How to fetch a non-ascii url with urlopen?

Question

I need to fetch data from a URL with non-ascii characters but urllib2.urlopen refuses to open the resource and raises:

UnicodeEncodeError: 'ascii' codec can't encode character u'\u0131' in position 26: ordinal not in range(128)

I know the URL is not standards compliant but I have no chance to change it.

What is the way to access a resource pointed by a URL containing non-ascii characters using Python?

edit: In other words, can / how urlopen open a URL like:

http://example.org/Ñöñ-ÅŞÇİİ/

bobince · Accepted Answer · 2010-12-08T19:23:12.450

57

Strictly speaking URIs can't contain non-ASCII characters; what you have there is an IRI.

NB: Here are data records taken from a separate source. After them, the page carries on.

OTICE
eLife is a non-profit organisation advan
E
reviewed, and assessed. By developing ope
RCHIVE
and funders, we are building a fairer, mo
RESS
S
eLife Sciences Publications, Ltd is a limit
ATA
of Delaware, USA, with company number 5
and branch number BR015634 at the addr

To convert an IRI to a plain ASCII URI:

non-ASCII characters in the hostname part of the address have to be encoded using the Punycode-based IDNA algorithm;
non-ASCII characters in the path, and most of the other parts of the address have to be encoded using UTF-8 and %-encoding, as per Ignacio's answer.

So:

import re, urlparse

def urlEncodeNonAscii(b):
    return re.sub('[\x80-\xFF]', lambda c: '%%%02x' % ord(c.group(0)), b)

def iriToUri(iri):
    parts= urlparse.urlparse(iri)
    return urlparse.urlunparse(
        part.encode('idna') if parti==1 else urlEncodeNonAscii(part.encode('utf-8'))
        for parti, part in enumerate(parts)
    )

>>> iriToUri(u'http://www.a\u0131b.com/a\u0131b')
'http://www.xn--ab-hpa.com/a%c4%b1b'

(Technically this still isn't quite good enough in the general case because urlparse doesn't split away any user:pass@ prefix or :port suffix on the hostname. Only the hostname part should be IDNA encoded. It's easier to encode using normal urllib.quote and .encode('idna') at the time you're constructing a URL than to have to pull an IRI apart.)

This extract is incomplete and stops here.